Kristal kar elmasları ile ağaçların sarmaladığı bu soğuk günlerden geçerken, kimilerine sıkıcı görünen tarih konusunu unutalım.

Bununla birlikte İsveç’te ileriye dönük evrilmenin kilometre taşı olan kitap basımevi konusunu bir izlek tema olarak yedekte tutalım ve kısaca bakalım bir yandan.

Kitap sevmezlere inat, kitap, kitapçılık hem güncel/popüler olgudur ve tüm anti/kitapçı potansiyel güçlere karşın bugün yine de gündem belirliyor, yarışta pek çok şeyle atbaşı gidiyor ve bu direngenliği ile kitap, kitleleri yönetme sevdasıyla yaşayanların canlarını sıkmaya devam ediyor bir yandan. Bakın, konuyu işte böyle bir yerden tutamayız!

Tutsak bile taşıyamayız bugün için. Şöyle bakalım konuya; iyi de bir hamle olarak hayatımıza ne kattı kitap?
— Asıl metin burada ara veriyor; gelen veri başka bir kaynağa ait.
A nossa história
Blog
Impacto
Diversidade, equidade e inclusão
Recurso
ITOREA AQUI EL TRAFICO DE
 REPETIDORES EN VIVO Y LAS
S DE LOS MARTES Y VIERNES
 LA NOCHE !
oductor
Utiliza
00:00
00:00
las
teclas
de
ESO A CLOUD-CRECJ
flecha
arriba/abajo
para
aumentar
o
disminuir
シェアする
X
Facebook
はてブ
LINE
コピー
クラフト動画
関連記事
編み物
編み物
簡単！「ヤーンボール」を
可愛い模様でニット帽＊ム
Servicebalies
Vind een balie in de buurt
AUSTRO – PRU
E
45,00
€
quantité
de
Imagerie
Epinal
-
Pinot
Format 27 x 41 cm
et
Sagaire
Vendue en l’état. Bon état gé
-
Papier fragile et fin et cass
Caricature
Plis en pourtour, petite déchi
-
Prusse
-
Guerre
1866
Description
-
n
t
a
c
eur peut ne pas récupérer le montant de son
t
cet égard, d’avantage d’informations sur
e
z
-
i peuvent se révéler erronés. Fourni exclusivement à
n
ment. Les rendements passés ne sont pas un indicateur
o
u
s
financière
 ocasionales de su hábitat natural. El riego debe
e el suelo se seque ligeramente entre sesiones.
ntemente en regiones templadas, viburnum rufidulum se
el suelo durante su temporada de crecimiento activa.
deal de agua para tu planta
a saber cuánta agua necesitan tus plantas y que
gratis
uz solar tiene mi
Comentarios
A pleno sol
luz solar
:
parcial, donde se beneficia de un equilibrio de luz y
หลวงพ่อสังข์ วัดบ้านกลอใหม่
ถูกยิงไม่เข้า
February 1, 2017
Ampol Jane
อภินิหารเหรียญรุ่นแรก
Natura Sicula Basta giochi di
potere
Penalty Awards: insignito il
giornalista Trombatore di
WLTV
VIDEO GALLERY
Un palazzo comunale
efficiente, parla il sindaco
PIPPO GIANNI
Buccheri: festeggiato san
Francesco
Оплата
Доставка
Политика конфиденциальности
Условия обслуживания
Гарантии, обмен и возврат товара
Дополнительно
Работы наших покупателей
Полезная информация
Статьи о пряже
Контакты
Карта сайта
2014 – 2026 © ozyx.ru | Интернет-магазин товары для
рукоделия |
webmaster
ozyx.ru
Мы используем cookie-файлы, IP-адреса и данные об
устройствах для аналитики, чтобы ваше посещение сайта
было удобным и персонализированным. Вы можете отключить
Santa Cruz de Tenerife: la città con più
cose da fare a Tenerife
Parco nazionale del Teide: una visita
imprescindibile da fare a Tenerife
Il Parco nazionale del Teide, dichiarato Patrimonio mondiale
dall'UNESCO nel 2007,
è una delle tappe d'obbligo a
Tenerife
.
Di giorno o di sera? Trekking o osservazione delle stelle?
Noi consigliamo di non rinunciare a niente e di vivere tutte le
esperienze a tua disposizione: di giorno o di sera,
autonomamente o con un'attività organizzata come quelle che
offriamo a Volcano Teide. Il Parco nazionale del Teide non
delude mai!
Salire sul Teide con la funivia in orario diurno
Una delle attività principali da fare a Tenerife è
Bunu da bırakalım!

Kağıtsız bir dünya tasarımı hızlansa ve en umulmadık yerlere bu yöntemle ulaşabilse de insan, kitap severlerdeki dokunma duyumu çok ayrı bir dünya ile yaşıyor bugün de. Nasıl, iyi mi? Evet, ilerleyelim!

Şimdi kısa kısa notlar düşmek ve İsveç kitap dünyası ile ortak bir kulvar koşusu tutturmak ve ortalama bir yerden bu konuya bakmak nasıl olur? Bakın, İsveç’te ilk kitap basımı binası 1725’te Stockholm ile tarihlenmiş. Evet! Bu iyi!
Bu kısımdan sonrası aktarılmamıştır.